(Stored entries)
--------------------
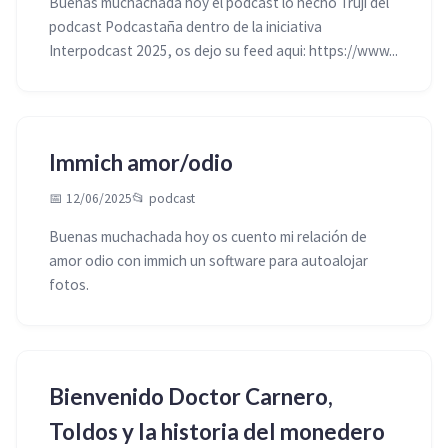
Buenas muchachada hoy el podcast lo hecho Truji del
podcast Podcastaña dentro de la iniciativa
Interpodcast 2025, os dejo su feed aqui: https://www...
Immich amor/odio
📅 12/06/2025
📂
podcast
Buenas muchachada hoy os cuento mi relación de
amor odio con immich un software para autoalojar
fotos.
Bienvenido Doctor Carnero,
Toldos y la historia del monedero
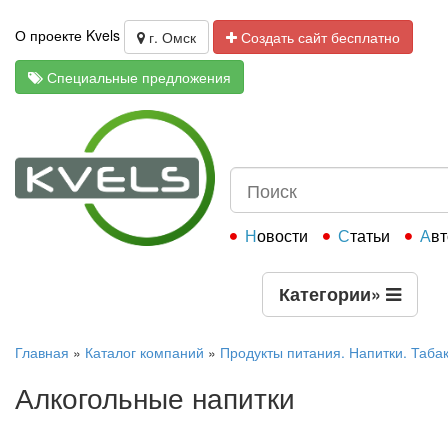
О проекте Kvels
г. Омск
Создать сайт бесплатно
Специальные предложения
Новости
Статьи
Ав
Категории
»
Главная
»
Каталог компаний
»
Продукты питания. Напитки. Таба
Алкогольные напитки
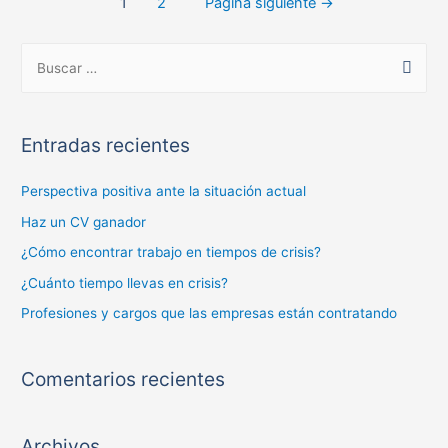
1
2
Página siguiente
→
Entradas recientes
Perspectiva positiva ante la situación actual
Haz un CV ganador
¿Cómo encontrar trabajo en tiempos de crisis?
¿Cuánto tiempo llevas en crisis?
Profesiones y cargos que las empresas están contratando
Comentarios recientes
Archivos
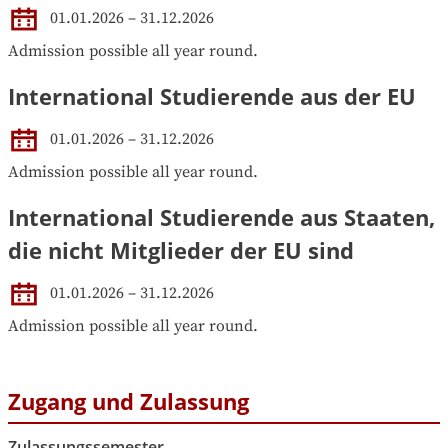
01.01.2026 – 31.12.2026
Admission possible all year round.
International Studierende aus der EU
01.01.2026 – 31.12.2026
Admission possible all year round.
International Studierende aus Staaten,
die nicht Mitglieder der EU sind
01.01.2026 – 31.12.2026
Admission possible all year round.
Zugang und Zulassung
Zulassungssemester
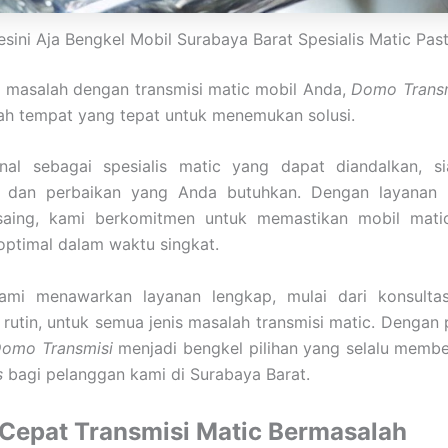
esini Aja Bengkel Mobil Surabaya Barat Spesialis Matic Past
 masalah dengan transmisi matic mobil Anda,
Domo Transm
ah tempat yang tepat untuk menemukan solusi.
nal sebagai spesialis matic yang dapat diandalkan, s
 dan perbaikan yang Anda butuhkan. Dengan layanan p
saing, kami berkomitmen untuk memastikan mobil mati
optimal dalam waktu singkat.
ami menawarkan layanan lengkap, mulai dari konsultas
rutin, untuk semua jenis masalah transmisi matic. Denga
omo Transmisi
menjadi bengkel pilihan yang selalu membe
s
bagi pelanggan kami di Surabaya Barat.
 Cepat Transmisi Matic Bermasalah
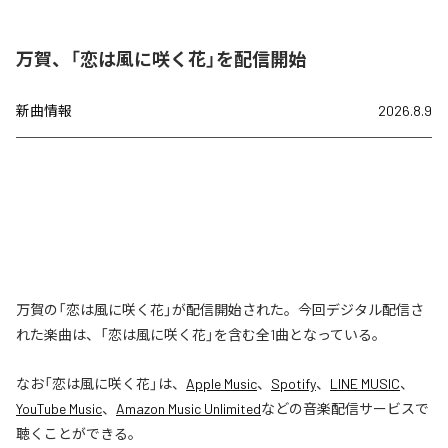
万賀、「恋は風に咲く花」を配信開始
新曲情報
2026.8.9
万賀の「恋は風に咲く花」が配信開始された。今回デジタル配信さ
れた楽曲は、「恋は風に咲く花」を含む全1曲となっている。
なお「
恋は風に咲く花
」は、
Apple Music
、
Spotify
、
LINE MUSIC
、
YouTube Music
、
Amazon Music Unlimited
などの音楽配信サービスで
聴くことができる。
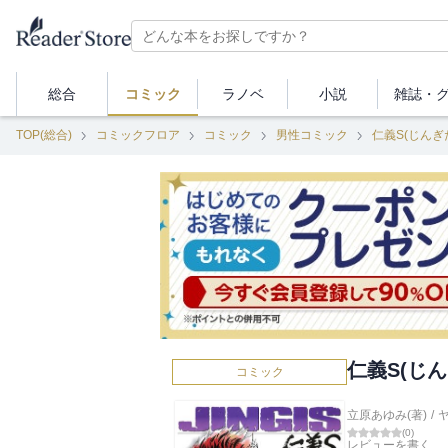
総合
コミック
ラノベ
小説
雑誌・
TOP(総合)
コミックフロア
コミック
男性コミック
仁義S(じんぎ
仁義S(じん
コミック
立原あゆみ(著)
/
(
0
)
レビューを書く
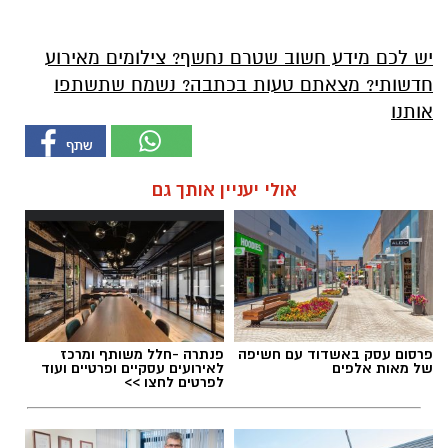
יש לכם מידע חשוב שטרם נחשף? צילומים מאירוע
חדשותי? מצאתם טעות בכתבה? נשמח שתשתפו
אותנו
אולי יעניין אותך גם
פרסום עסק באשדוד עם חשיפה
פנתרה -חלל משותף ומרכז
של מאות אלפים
לאירועים עסקיים ופרטיים ועוד
לפרטים לחצו >>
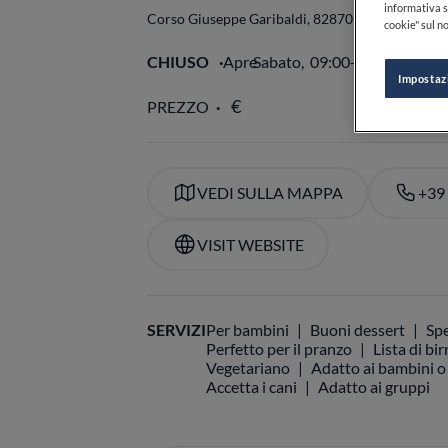
informativa s
Corso Giuseppe Garibaldi, 82
87012
Castrovillari
cookie" sul no
CHIUSO
Apre
Sabato,
09:00-22:00
VED
Impostaz
PREZZO
VEDI SULLA MAPPA
+39
VISIT WEBSITE
SERVIZI
Per bambini
Buoni dessert
Spe
Perfetto per il pranzo
Lista di bir
Vegetariano
Adatto ai bambini o 
Accetta i cani
Adatto ai gruppi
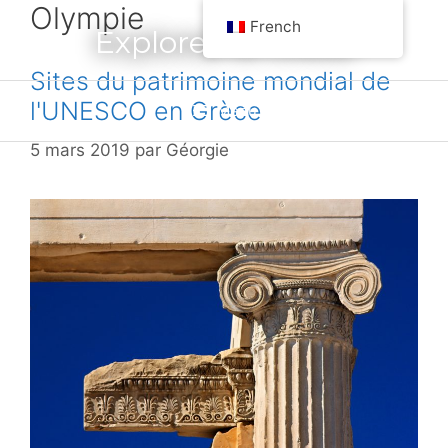
Olympie
Aller
French
Explorez la Grèce
au
contenu
Sites du patrimoine mondial de
l'UNESCO en Grèce
Menu
5 mars 2019
par
Géorgie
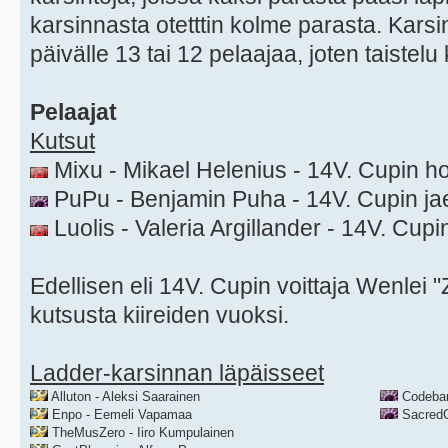
karsinnasta otetttin kolme parasta. Kars
päivälle 13 tai 12 pelaajaa, joten taistel
Pelaajat
Kutsut
Mixu - Mikael Helenius - 14V. Cupin h
PuPu - Benjamin Puha - 14V. Cupin jae
Luolis - Valeria Argillander - 14V. Cupin
Edellisen eli 14V. Cupin voittaja Wenlei 
kutsusta kiireiden vuoksi.
Ladder-karsinnan läpäisseet
Alluton - Aleksi Saarainen
Codebar
Enpo - Eemeli Vapamaa
SacredC
TheMusZero - Iiro Kumpulainen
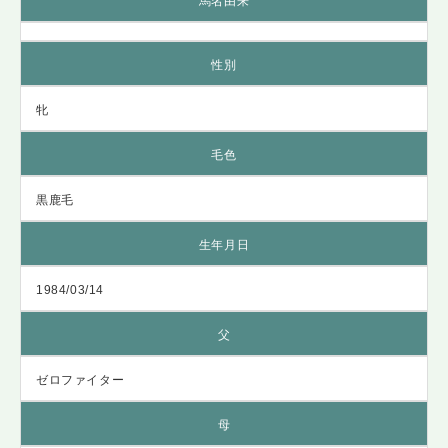
馬名由来
性別
牝
毛色
黒鹿毛
生年月日
1984/03/14
父
ゼロファイター
母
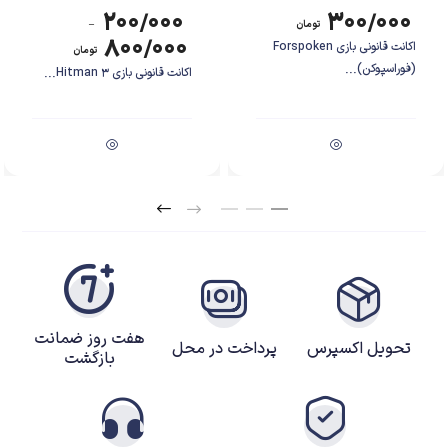
۲۰۰/۰۰۰
۳۰۰/۰۰۰
تومان
–
۸۰۰/۰۰۰
اکانت قانونی بازی Forspoken
تومان
(فوراسپوکن)...
اکانت قانونی بازی Hitman 3...
این بازی دنباله‌ای غیر رسمی برای بازی Lego marvel Super Heroes، و دومین
بازی از فرانچایز lego Marvel است. این بازی داستان فیلم‌های The Avengers،
Avengers: Age of Ultron، Captain America: The First Avenger، iron Man
3، Thor: The Dark World و Captain America: The Winter Soldier را دنبال
هفت روز ضمانت
می‌کند. بازی حاوی کاراکترهای دنیای سینمایی مارول و کاراکترهای کامیک بوک‌های
تحویل اکسپرس
پرداخت در محل
بازگشت
مارول است. مرد آهنی، کاپیتان آمریکا، هالک، balck widow، hawkeye، scarlet
witch، quicksilver، Thor، Ultron، Loki، Winter Slodier، Falcon، Vision و
War Machine و کاراکترهای کمتر شناخته شده Devil Dinasaur و Fin Fang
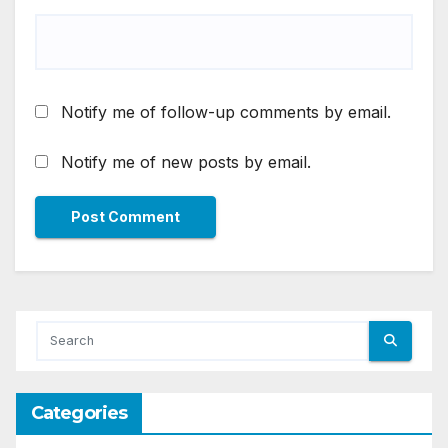
Notify me of follow-up comments by email.
Notify me of new posts by email.
Categories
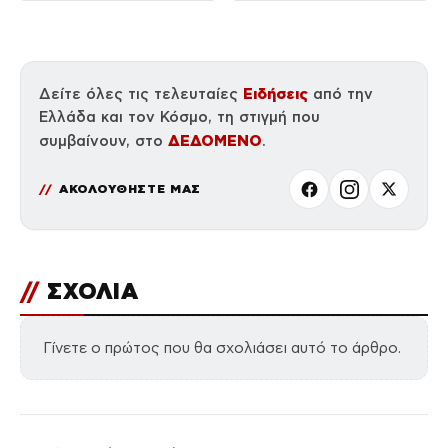
Ειδήσεις
Δείτε όλες τις τελευταίες
από την
Ελλάδα και τον Κόσμο, τη στιγμή που
ΔΕΔΟΜΕΝΟ
συμβαίνουν, στο
.
ΑΚΟΛΟΥΘΗΣΤΕ ΜΑΣ
//
ΣΧΟΛΙΑ
Γίνετε ο πρώτος που θα σχολιάσει αυτό το άρθρο.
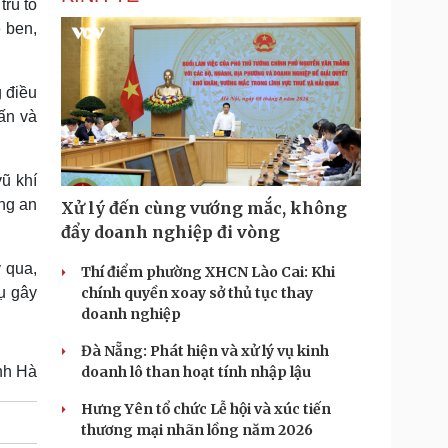
rú tổ
 ben,
 điều
ấn và
ũ khí
ng an
Xử lý đến cùng vướng mắc, không
đẩy doanh nghiệp đi vòng
 qua,
Thí điểm phường XHCN Lào Cai: Khi
ụ gây
chính quyền xoay sở thủ tục thay
doanh nghiệp
Đà Nẵng: Phát hiện và xử lý vụ kinh
nh Hà
doanh lô than hoạt tính nhập lậu
Hưng Yên tổ chức Lễ hội và xúc tiến
thương mại nhãn lồng năm 2026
--------------------
• [WORK ITEM]: The response must contain each line above that holds the string "بازی".

• [RESPONSE AREA]:
اکانت قانونی بازی Forspoken
اکانت قانونی بازی Hitman 3...
این بازی دنباله‌ای غیر رسمی برای بازی Lego marvel Super Heroes، و دومین
بازی از فرانچایز lego Marvel است. این بازی داستان فیلم‌های The Avengers،
می‌کند. بازی حاوی کاراکترهای دنیای سینمایی مارول و کاراکترهای کامیک بوک‌های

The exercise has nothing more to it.